Selon le Secrétaire exécutif de l’ARDA, Anibor Kragha, le principal défi auquel fait face l’Afrique ne réside ni dans le financement ni dans les ressources naturelles, mais dans l’insuffisance de talents qualifiés capables d’exploiter efficacement les infrastructures énergétiques.
Dans ce contexte, l’ARDA multiplie les actions pour renforcer les capacités locales. À travers ses plateformes d’échanges, notamment la conférence annuelle « ARDA Week », l’organisation favorise le dialogue entre régulateurs, opérateurs industriels et chercheurs afin d’aligner les formations académiques sur les besoins réels du secteur énergétique.
L’initiative de l’École de formation ARDA, basée à Abidjan, illustre cette volonté de doter le continent de compétences techniques adaptées aux exigences de l’industrie. Cette structure contribue à former des professionnels dans des domaines clés tels que le raffinage, la gestion des infrastructures énergétiques et les systèmes numériques.
Au-delà de la formation initiale, l’ARDA encourage également un modèle de développement continu des compétences.
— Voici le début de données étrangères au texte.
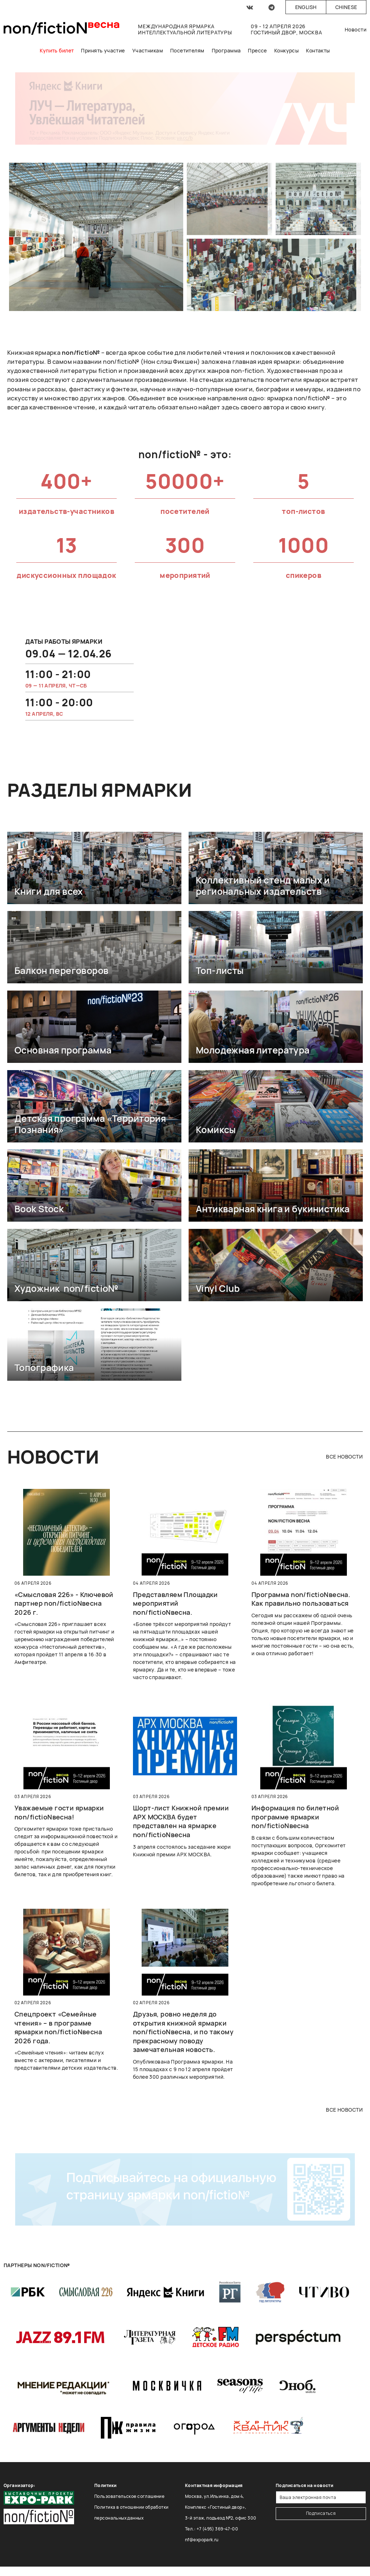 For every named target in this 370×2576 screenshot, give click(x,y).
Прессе (257, 50)
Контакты (318, 50)
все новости (344, 1456)
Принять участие (103, 50)
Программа (226, 50)
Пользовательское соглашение (129, 2496)
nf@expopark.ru (202, 2540)
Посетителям (187, 50)
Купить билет (57, 50)
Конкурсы (286, 50)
L’organisation plaide pour l’intégration de programmes de mentorat, de rotations professionnelles et d’outils d’apprentissage avancés, afin de garantir la transmission du savoir et la préparation de la relève.
Dans un environnement marqué par la transformation numérique et l’essor de l’intelligence artificielle, l’ARDA insiste sur la nécessité de former une main-d’œuvre capable de combiner expertise technique et compétences digitales. Cette évolution est essentielle pour répondre aux exigences des infrastructures énergétiques modernes, de plus en plus automatisées et connectées.
Par ailleurs, l’organisation appelle à une responsabilité accrue des investisseurs et des entreprises, les invitant à intégrer le développement du capital humain dans leurs stratégies au même titre que les investissements financiers et technologiques.
Pour Anibor Kragha, la construction d’un écosystème de formation solide à l’échelle continentale constitue une condition indispensable pour réduire la dépendance aux expertises étrangères et garantir la durabilité des projets énergétiques.
En s’engageant dans cette dynamique, l’ARDA ambitionne de contribuer à l’émergence d’un réseau africain d’excellence technique, capable de soutenir la transformation industrielle du continent et de valoriser pleinement son potentiel démographique.
Ainsi, au cœur des enjeux énergétiques et industriels, le capital humain apparaît comme le levier stratégique sur lequel l’Afrique devra s’appuyer pour assurer sa souveraineté et sa compétitivité à long terme.